Extrinsic is a Substrate specific generalization which includes transactions (a normal term from the blockchain world) as well as inherents (also Substrate-specific).
In classic blockchains, blocks usually contain pieces of information called transactions that give instructions from “the outside world” (i.e. you and me) to the blockchain logic. For crypto-currency blockchains such instructions are generally confined to variations on the theme of transfering funds from one account to another. Substrate generalises this by removing the assumption that this piece of information be signed, instead merely characterising it on the fact that it “comes from the outside world” and is thus “extrinsic” to the blockchain and its state.
For pieces of information that do nonetheless contain a signature to authenticate whatever data it contains, then we reuse the classic term “transaction”. Conversely for those that do not contain a signature, we say they are “inherents”, since the chain assumes that by the fact they are finalised means that what they contain is deemed “inherently true”. This is reminiscent of the timestamp field in the header of classical chains, which is true simply because enough of the network maintainers (miners or validators) accepted it as being reasonable.

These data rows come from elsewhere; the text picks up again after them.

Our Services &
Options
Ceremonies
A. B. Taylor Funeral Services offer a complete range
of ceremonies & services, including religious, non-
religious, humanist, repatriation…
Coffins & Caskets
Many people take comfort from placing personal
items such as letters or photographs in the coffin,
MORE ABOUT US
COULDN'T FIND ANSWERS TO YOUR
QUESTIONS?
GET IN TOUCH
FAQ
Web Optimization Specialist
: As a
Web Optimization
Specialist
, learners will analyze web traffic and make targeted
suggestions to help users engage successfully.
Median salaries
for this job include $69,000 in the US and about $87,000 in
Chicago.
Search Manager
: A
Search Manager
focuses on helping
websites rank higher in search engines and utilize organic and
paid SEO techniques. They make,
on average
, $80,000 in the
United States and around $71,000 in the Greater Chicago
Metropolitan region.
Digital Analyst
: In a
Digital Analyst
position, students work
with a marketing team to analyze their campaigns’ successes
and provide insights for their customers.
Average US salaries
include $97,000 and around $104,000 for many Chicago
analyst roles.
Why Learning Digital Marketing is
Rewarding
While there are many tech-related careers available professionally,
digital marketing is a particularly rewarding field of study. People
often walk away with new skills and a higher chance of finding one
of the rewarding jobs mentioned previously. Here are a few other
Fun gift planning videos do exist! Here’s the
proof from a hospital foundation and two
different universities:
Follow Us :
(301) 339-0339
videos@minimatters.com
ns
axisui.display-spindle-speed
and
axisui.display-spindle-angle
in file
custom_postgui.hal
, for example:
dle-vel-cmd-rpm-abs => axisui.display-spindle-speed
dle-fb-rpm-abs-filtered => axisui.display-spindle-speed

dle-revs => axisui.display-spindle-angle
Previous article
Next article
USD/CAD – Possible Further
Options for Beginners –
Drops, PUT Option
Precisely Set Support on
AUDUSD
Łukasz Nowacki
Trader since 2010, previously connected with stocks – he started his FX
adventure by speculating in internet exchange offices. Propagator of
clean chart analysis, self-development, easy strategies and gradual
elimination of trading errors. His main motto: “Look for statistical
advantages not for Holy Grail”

Substrate makes almost no assumptions about the extrinsic format: rather it is up to the runtime to determine whether an extrinsic is valid, and if so what to do about it. The only requirement is that it is prefixed with a 4-byte LE-encoded length of the extrinsic (not including the 4-bytes itself) (making it compatible with
Vec<u8> in terms of the general Parity Codec). This allows it to be opaquely encoded and decoded and thus be sent around the network and included in transaction pools easily.
Despite Substrate not caring about the extrinsic format at its core, the Substrate Runtime Module Library (SRML) does provide generic implementations of extrinsics which imply their transaction format. Currently two are provided:
UncheckedMortalExtrinsic. The Substrate Node implementation uses the latter. Do note: it’s not the only possible option. Other chains, for example a UTXO chain, may define a wildly different format more suitable for their needs.

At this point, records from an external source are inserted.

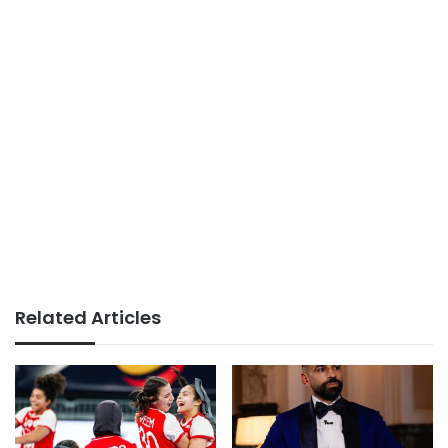
Related Articles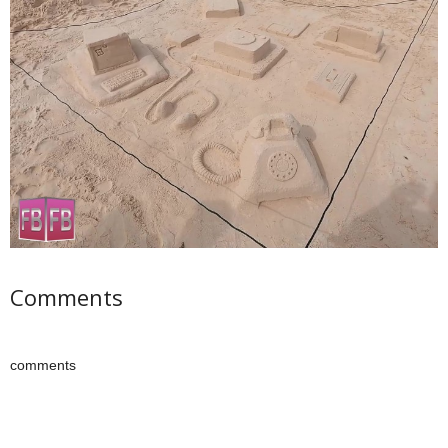
Comments
comments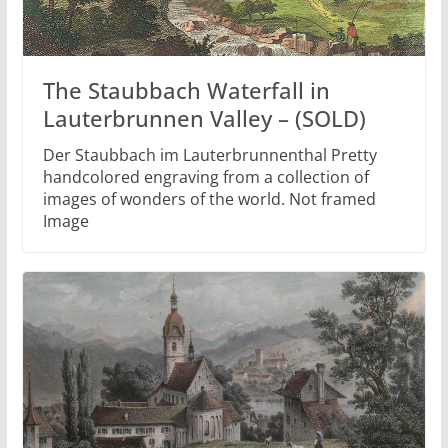
The Staubbach Waterfall in
Lauterbrunnen Valley – (SOLD)
Der Staubbach im Lauterbrunnenthal Pretty
handcolored engraving from a collection of
images of wonders of the world. Not framed
Image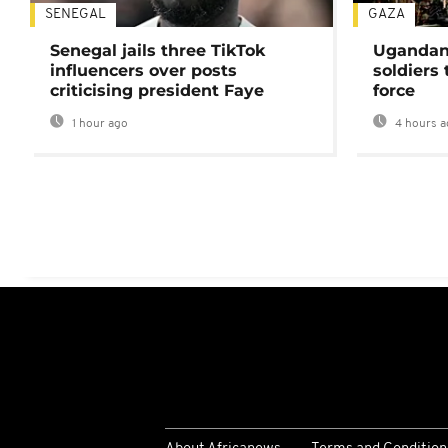
SENEGAL
GAZA
Senegal jails three TikTok
Ugandan 
influencers over posts
soldiers
criticising president Faye
force
1 hour ago
4 hours a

Extrinsics are expected to be encodable and decodable. See the
Note: It may seem strange, but currently, Substrate does not define how extrinsics should be encoded. In case of a Polkadot, extrinsics are formed and encoded in the JS part of the code, so you would not find this in the Rust codebase.
In Polkadot runtime, extrinsics are said to be future-proof. Basically, that means that the actual details of the extrinsic are defined by the runtime, whereas external logic, such as network or storage, treats and handles them as opaque byte vectors.
This allows us to update or extend extrinsic definition by changing the runtime only, without forcing clients to update their software.
Extrinsics fall into two broad categories of which only one is conventional transactions. The other is known as inherents. The difference between these two is that transactions are signed and gossipped on the network and can be deemed useful per se. This fits the mould of what you would call transactions in Bitcoin or Ethereum.
Inherents, meanwhile, are not passed on the network and are not signed. They represent data which describes the environment but which cannot call upon anything to prove it per se such as a signature. Rather they are assumed to be “true” simply because a sufficiently large number of validators have agreed on them being reasonable.
To give an example, there is the timestamp inherent which sets the current timestamp of the block. This is not a fixed part of Substrate, but does come as part of the Substrate Runtime Module Library to be used as desired. No signature could fundamentally prove that a block were authored at a given time in quite the same way that a signature can “prove” the desire to spend some particular funds. Rather, it is the business of each validator to ensure that they believe the timestamp is set to something reasonable before they agree that the block candidate is valid.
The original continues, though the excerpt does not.